_Your assignment_
Leave the images out and write out each entry exactly as shown.

_Given data_
################

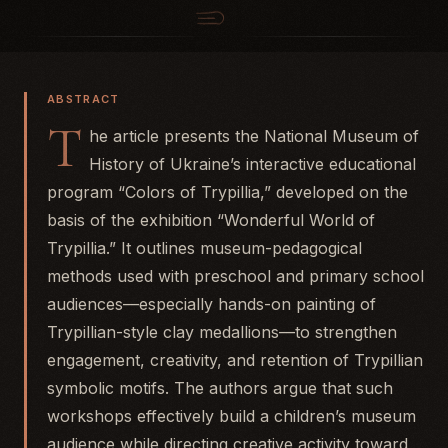
ABSTRACT
T
he article presents the National Museum of
History of Ukraine’s interactive educational
program “Colors of Trypillia,” developed on the
basis of the exhibition “Wonderful World of
Trypillia.” It outlines museum-pedagogical
methods used with preschool and primary school
audiences—especially hands-on painting of
Trypillian-style clay medallions—to strengthen
engagement, creativity, and retention of Trypillian
symbolic motifs. The authors argue that such
workshops effectively build a children’s museum
audience while directing creative activity toward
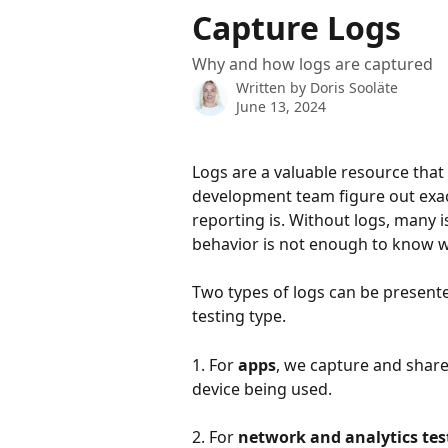
Skip to main content
Capture Logs
Why and how logs are captured
Written by
Doris Sooläte
June 13, 2024
Logs are a valuable resource that 
development team figure out exact
reporting is. Without logs, many is
behavior is not enough to know w
Two types of logs can be presente
testing type. 
1. For 
apps
, we capture and share
device being used.
2. For 
network and analytics tes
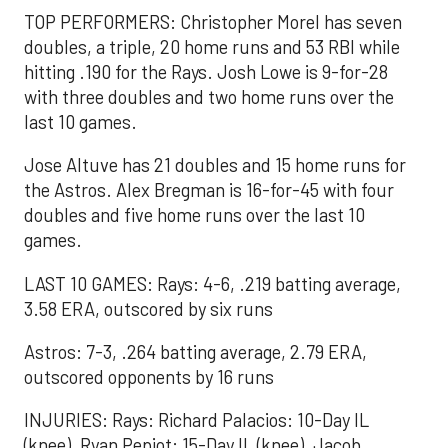
TOP PERFORMERS: Christopher Morel has seven
doubles, a triple, 20 home runs and 53 RBI while
hitting .190 for the Rays. Josh Lowe is 9-for-28
with three doubles and two home runs over the
last 10 games.
Jose Altuve has 21 doubles and 15 home runs for
the Astros. Alex Bregman is 16-for-45 with four
doubles and five home runs over the last 10
games.
LAST 10 GAMES: Rays: 4-6, .219 batting average,
3.58 ERA, outscored by six runs
Astros: 7-3, .264 batting average, 2.79 ERA,
outscored opponents by 16 runs
INJURIES: Rays: Richard Palacios: 10-Day IL
(knee), Ryan Pepiot: 15-Day IL (knee), Jacob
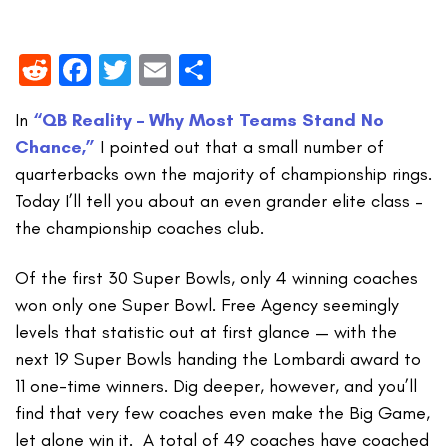
Reddit
Facebook
Twitter
Email
Share
In
“QB Reality – Why Most Teams Stand No
Chance,”
I pointed out that a small number of
quarterbacks own the majority of championship rings.
Today I’ll tell you about an even grander elite class –
the championship coaches club.
Of the first 30 Super Bowls, only 4 winning coaches
won only one Super Bowl. Free Agency seemingly
levels that statistic out at first glance — with the
next 19 Super Bowls handing the Lombardi award to
11 one-time winners. Dig deeper, however, and you’ll
find that very few coaches even make the Big Game,
let alone win it. A total of 49 coaches have coached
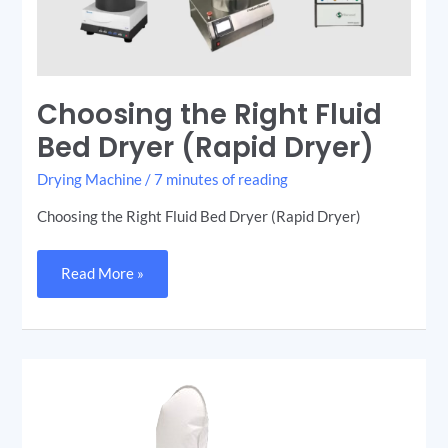
Choosing the Right Fluid
Bed Dryer (Rapid Dryer)
Drying Machine
/
7 minutes of reading
Choosing the Right Fluid Bed Dryer (Rapid Dryer)
Read More »
Lab-
Scale
Fluid
Bed
Dryer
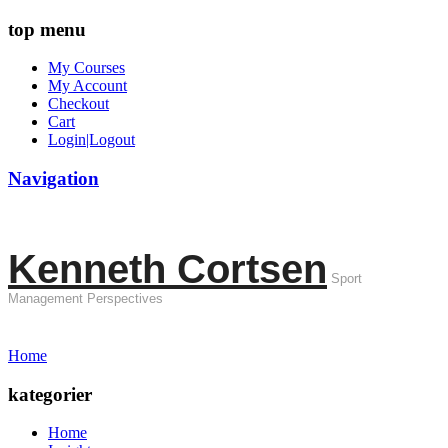
top menu
My Courses
My Account
Checkout
Cart
Login|Logout
Navigation
Kenneth Cortsen
Sport
Management Perspectives
Home
kategorier
Home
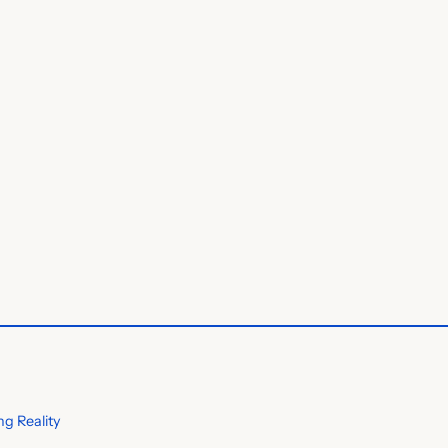
g Reality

################

_Reply to the exercise_
ABSTRACT
T
he article presents the National Museum of
History of Ukraine’s interactive educational
program “Colors of Trypillia,” developed on the
basis of the exhibition “Wonderful World of
Trypillia.” It outlines museum-pedagogical
methods used with preschool and primary school
audiences—especially hands-on painting of
Trypillian-style clay medallions—to strengthen
engagement, creativity, and retention of Trypillian
symbolic motifs. The authors argue that such
workshops effectively build a children’s museum
audience while directing creative activity toward
Skip to main content
Capture Logs
Why and how logs are captured
Written by
Doris Sooläte
June 13, 2024
Logs are a valuable resource that 
development team figure out exact
reporting is. Without logs, many is
behavior is not enough to know w
Two types of logs can be presente
testing type. 
1. For 
apps
, we capture and share
device being used.
2. For 
network and analytics tes
TOP PERFORMERS: Christopher Morel has seven
doubles, a triple, 20 home runs and 53 RBI while
hitting .190 for the Rays. Josh Lowe is 9-for-28
with three doubles and two home runs over the
last 10 games.
Jose Altuve has 21 doubles and 15 home runs for
the Astros. Alex Bregman is 16-for-45 with four
doubles and five home runs over the last 10
games.
LAST 10 GAMES: Rays: 4-6, .219 batting average,
3.58 ERA, outscored by six runs
Astros: 7-3, .264 batting average, 2.79 ERA,
outscored opponents by 16 runs
INJURIES: Rays: Richard Palacios: 10-Day IL
(knee), Ryan Pepiot: 15-Day IL (knee), Jacob
Reddit
Facebook
Twitter
Email
Share
In
“QB Reality – Why Most Teams Stand No
Chance,”
I pointed out that a small number of
quarterbacks own the majority of championship rings.
Today I’ll tell you about an even grander elite class –
the championship coaches club.
Of the first 30 Super Bowls, only 4 winning coaches
won only one Super Bowl. Free Agency seemingly
levels that statistic out at first glance — with the
next 19 Super Bowls handing the Lombardi award to
11 one-time winners. Dig deeper, however, and you’ll
find that very few coaches even make the Big Game,
let alone win it. A total of 49 coaches have coached
Choosing the Right Fluid
Bed Dryer (Rapid Dryer)
Drying Machine
/
7 minutes of reading
Choosing the Right Fluid Bed Dryer (Rapid Dryer)
Read More »
Lab-
Scale
Fluid
Bed
Dryer
top menu
My Courses
My Account
Checkout
Cart
Login|Logout
Navigation
Kenneth Cortsen
Sport
Management Perspectives
Home
kategorier
Home
g Reality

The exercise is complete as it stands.